Thanks for that link. I checked it out and everything looks good. I have been using this space as a work shop for the past few years and am not concerned about current weight issues. Although an attic, it was built as a living space and is actually used as legal apartments in the almost identical neighboring homes. Certainly heavy tools like a jointer/planer combo (440 LBS) and a bandsaw (380 LBS) are on my wish list but I really don't know if that is going to happen in this space considering my current shop budget, getting the machines into (and eventually out of) the attic and plans to have my own shop somewhere else down the road a bit. Yes, I am running 240 V power to the space, but that is mostly ease of doing it now while the space is gutted to have it there if I do ever need it.

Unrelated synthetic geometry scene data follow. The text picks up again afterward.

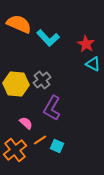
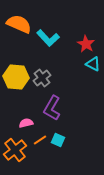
gray cross: moved 2 px up
yellow hexagon: moved 7 px up
pink semicircle: rotated 56 degrees counterclockwise
cyan square: moved 1 px right, 6 px up
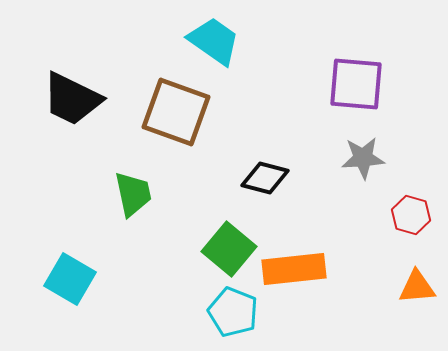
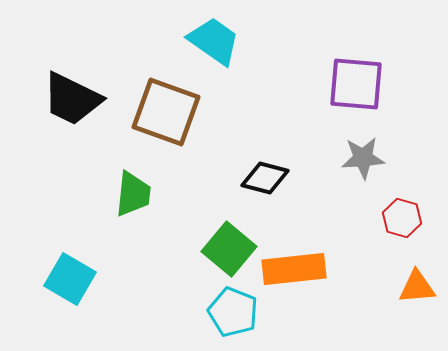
brown square: moved 10 px left
green trapezoid: rotated 18 degrees clockwise
red hexagon: moved 9 px left, 3 px down
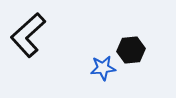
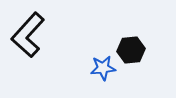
black L-shape: rotated 6 degrees counterclockwise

My mind is made up to improve the conditions of the current shop space, even though is is not an ideal location. Thank you all for these great replies and eye openers.

George


----------



## OnlyJustME

You should also look into the differences between a closed cell foam and an open cell foam. Not sure if the open cell foam will give you a vapor barrier. it also will be a different R values per inch so make sure the rafter depth is enough to give you a high enough R value with whatever foam you choose. one might be more expensive than the other but it may be because it's denser and gives you higher R value and better insulation which equals lower heating/cooling bills.


----------



## AttnToDetail

Yes, closed cell looks like the way to go. A suggestion made was to lay 1 inch of the closed cell foam and then you can add a thicker layer of open cell foam or batt insulation (to save a little dough).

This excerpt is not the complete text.